ASSIGNMENT
Filter the entries, keeping every line with the string "Voltas".

RAW DATA

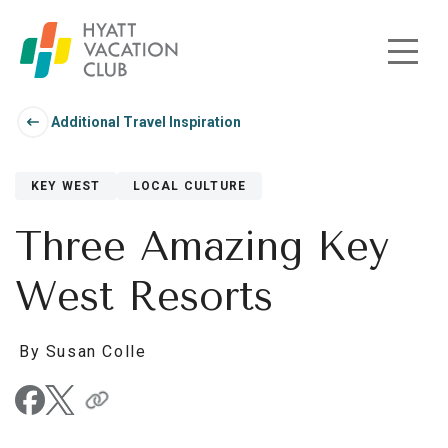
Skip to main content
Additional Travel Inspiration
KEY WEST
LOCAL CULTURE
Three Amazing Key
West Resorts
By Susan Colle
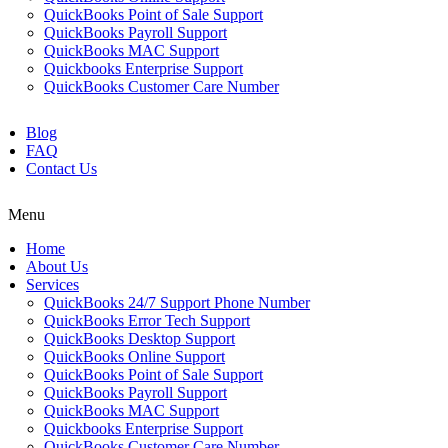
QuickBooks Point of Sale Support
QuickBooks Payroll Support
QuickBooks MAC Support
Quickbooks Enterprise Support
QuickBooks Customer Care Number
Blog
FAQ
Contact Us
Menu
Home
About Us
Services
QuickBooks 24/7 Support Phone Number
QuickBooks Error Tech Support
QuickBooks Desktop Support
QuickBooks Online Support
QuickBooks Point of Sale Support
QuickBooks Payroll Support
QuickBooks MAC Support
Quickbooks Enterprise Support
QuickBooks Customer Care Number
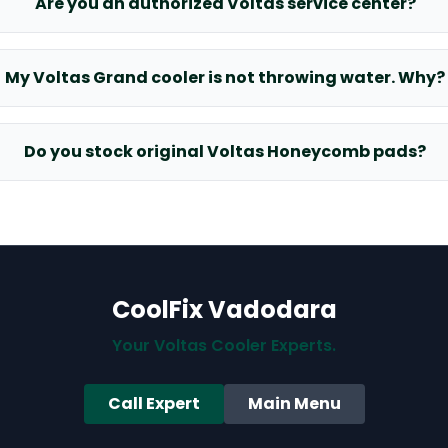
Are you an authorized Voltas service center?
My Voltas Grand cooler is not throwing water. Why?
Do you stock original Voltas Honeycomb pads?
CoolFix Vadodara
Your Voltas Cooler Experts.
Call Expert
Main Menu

* * *

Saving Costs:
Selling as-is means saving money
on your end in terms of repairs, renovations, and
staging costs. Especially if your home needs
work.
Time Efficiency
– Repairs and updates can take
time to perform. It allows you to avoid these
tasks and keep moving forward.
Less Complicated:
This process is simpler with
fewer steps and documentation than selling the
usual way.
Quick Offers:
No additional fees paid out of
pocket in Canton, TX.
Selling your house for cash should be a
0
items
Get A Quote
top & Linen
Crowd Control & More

...

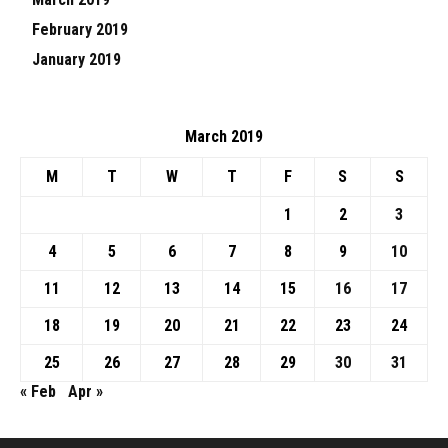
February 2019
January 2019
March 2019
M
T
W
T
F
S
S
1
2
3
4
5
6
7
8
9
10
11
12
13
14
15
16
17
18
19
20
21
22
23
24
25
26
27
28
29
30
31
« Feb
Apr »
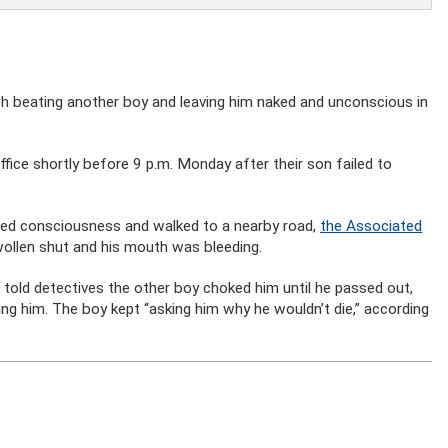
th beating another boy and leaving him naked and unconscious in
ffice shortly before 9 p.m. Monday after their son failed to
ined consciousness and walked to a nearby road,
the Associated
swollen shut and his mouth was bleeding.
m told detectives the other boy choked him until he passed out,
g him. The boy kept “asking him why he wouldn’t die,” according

TASK OUTPUT
Are you an authorized Voltas service center?
My Voltas Grand cooler is not throwing water. Why?
Do you stock original Voltas Honeycomb pads?
Your Voltas Cooler Experts.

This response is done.